Defining emergency in the configuration
Operators configure emergency keywords and intent patterns specific to their setting. For a daycare, an emergency might include a parent reporting a child fell or a regulator calling about an incident. For a home health agency, an emergency might include a patient reporting chest pain, a fall, or a medication reaction. For an assisted living community, an emergency might include a family member calling about a resident who is unresponsive. The AI is tuned to recognize the operator-specific patterns, not generic ones.
The standard escalation flow
When the AI detects emergency language, it follows a structured flow. First, it interrupts its normal script and gives a clear instruction: if there is a risk to life or safety, hang up and call 911. Second, it offers to connect the caller to the on-call human at the operator. Third, regardless of whether the transfer succeeds, it logs the call and sends an immediate notification (SMS, email, or pager) to the on-call human with a callback number and a brief summary.
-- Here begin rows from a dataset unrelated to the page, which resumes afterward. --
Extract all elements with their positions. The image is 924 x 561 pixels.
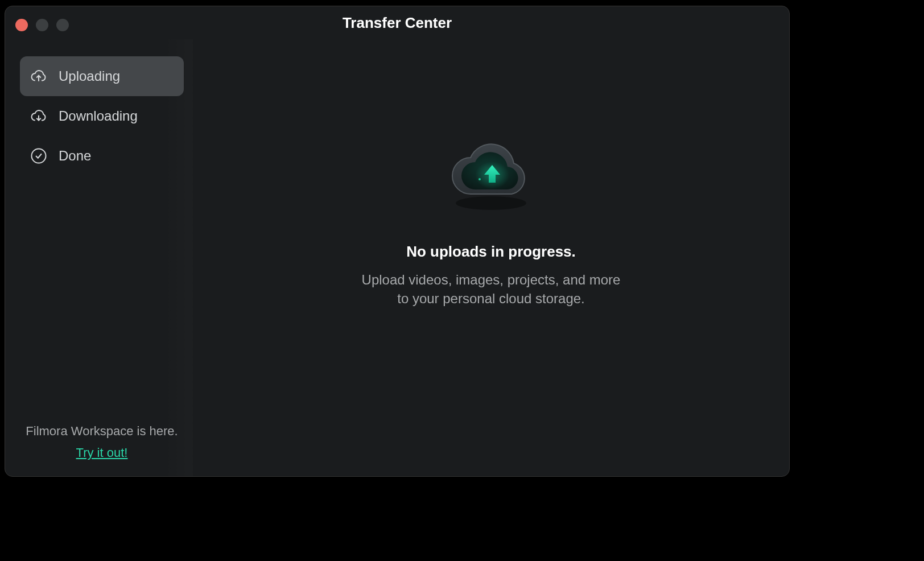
sidebar-item-downloading[interactable]: Downloading bbox=[20, 96, 184, 136]
try-it-out-link[interactable]: Try it out! bbox=[76, 446, 128, 460]
window-controls bbox=[15, 19, 69, 31]
maximize-window-button[interactable] bbox=[56, 19, 69, 31]
minimize-window-button[interactable] bbox=[36, 19, 48, 31]
titlebar: Transfer Center bbox=[5, 6, 789, 39]
check-circle-icon bbox=[30, 147, 47, 164]
svg-point-0 bbox=[32, 149, 46, 163]
sidebar-item-label: Done bbox=[59, 148, 91, 164]
svg-point-3 bbox=[478, 178, 481, 180]
workspace-promo: Filmora Workspace is here. Try it out! bbox=[20, 424, 184, 464]
cloud-download-icon bbox=[30, 108, 47, 125]
window-title: Transfer Center bbox=[343, 14, 452, 32]
cloud-upload-icon bbox=[30, 68, 47, 85]
empty-state-title: No uploads in progress. bbox=[406, 243, 576, 261]
empty-state-cloud-upload-icon bbox=[446, 139, 537, 216]
sidebar-item-uploading[interactable]: Uploading bbox=[20, 56, 184, 96]
sidebar: Uploading Downloading bbox=[5, 39, 193, 476]
transfer-center-window: Transfer Center Uploading bbox=[5, 6, 790, 477]
promo-text: Filmora Workspace is here. bbox=[20, 424, 184, 439]
svg-point-1 bbox=[456, 196, 526, 210]
sidebar-item-label: Downloading bbox=[59, 108, 138, 124]
sidebar-item-label: Uploading bbox=[59, 68, 120, 84]
close-window-button[interactable] bbox=[15, 19, 28, 31]
sidebar-item-done[interactable]: Done bbox=[20, 136, 184, 176]
empty-state-subtitle: Upload videos, images, projects, and mor… bbox=[362, 271, 621, 308]
main-content: No uploads in progress. Upload videos, i… bbox=[193, 39, 789, 476]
What the AI explicitly should not do
The AI does not give medical, legal, or safety advice. It does not assess whether a fall is serious. It does not coach a parent on what to do for an allergic reaction. It does not act as a substitute for 911 or for a clinician. The training data and prompt are constrained to prevent the AI from taking actions outside its scope.
Documentation and audit
Every emergency-flagged call generates a structured record that includes the timestamp, caller phone number, full transcript, intent classification, the escalation actions taken, and whether the on-call human was reached. This record is retained for operator review and, where applicable, for regulatory or insurance documentation. Operators in regulated industries (healthcare, childcare, senior care) typically review emergency-flagged calls within twenty-four hours.
Common configuration mistakes
The most common mistake is over-tuning emergency keywords, which produces false positives that desensitize the on-call team. The second is under-tuning, which misses real emergencies. The third is failing to test the after-hours escalation path, leaving an on-call team that never actually receives the SMS or pager when an emergency hits. Operators should test the emergency flow monthly with a controlled drill.